HSJ analysis of official figures has revealed a 7 per cent rise in the number of days patients’ discharge from hospitals have been delayed - from 1.4 million over 12 months to September 2013-14 to 1.5 million over the same period to September 2014-15.
This increasing rate has gathered momentum over the past 12 months and follows two years of being broadly flat.
According to our analysis, the annual rate began its ascent above 1.39 million in September last year after hovering at around 1.38 million over 25 months from August 2011 - the first time there was a full year of data available.
Delayed transfers of care are a key metric for the better care fund.
As part of the initiative, each area must explain how their integration plans will reduce the number of delayed transfers.
The rate has risen more than 6 per cent since last December, when delayed transfers of care were first named as a measure for judging the fund’s performance.
According to NHS England and the Department of Health, the total predicted cuts to delayed transfers across all better care fund plans totals 100,962 delayed days by the end of 2015-16 - a 7.5 per cent fall from the baseline year of 2013-14.
This would bring the rate down to about 1.3 million delayed days per year - the lowest level they have been since they were reported in their current form in 2010.
However, HSJ analysis shows the annual rate of delayed transfers has risen by more than 77,000 since the end of 2013-14, when the baseline was set.

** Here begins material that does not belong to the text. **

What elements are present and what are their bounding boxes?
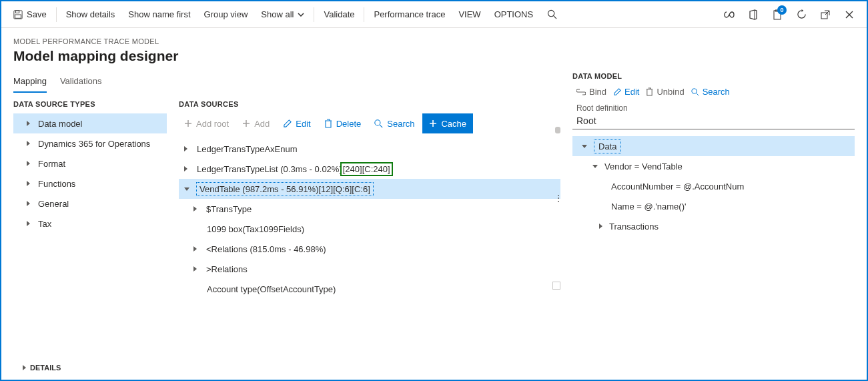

Such a situation will require a fall by about 12 per cent from their current peak and a reversal on the current sharply increasing trend in order for the better care fund’s ambition to reduce delayed transfers is to be achieved.
Based on an average bed day cost of around £300, the better care fund’s total projected savings through cutting delayed transfers only amount to £31m - around 6 per cent of the total planned better care fund savings.
Many health economies believe delayed transfers are one of the most problematic performance challenges they face.
This is because each delayed day has a knock-on effect on hospital capacity and the ability for trusts to admit patients for either elective or emergency care.
King’s Fund policy director Richard Murray said HSJ’s analysis supports “a consistent picture of rising distress in the system”.
He added that the delayed transfer rate, as it is currently published, was “probably the tip of the iceberg” of what trusts were experiencing as it underestimates the strain delayed transfers were put on the system.
“There will be other patients that have not gone through all the admin and bureaucracy about being classified as delayed, but do not need to be in hospital,” he said.
NHS England’s figures show that the total number of delays for which NHS organisations are responsible is rising as a proportion of the total, while the number caused by social care providers is falling.
This aspect of the data is disputed, however.
Last year Commons health committee said the figures were “incredible” because they contradicted accounts from senior NHS clinicians who said that social care was increasingly to blame. But the DH retorted that both it and NHS England were confident in the credibility of the data.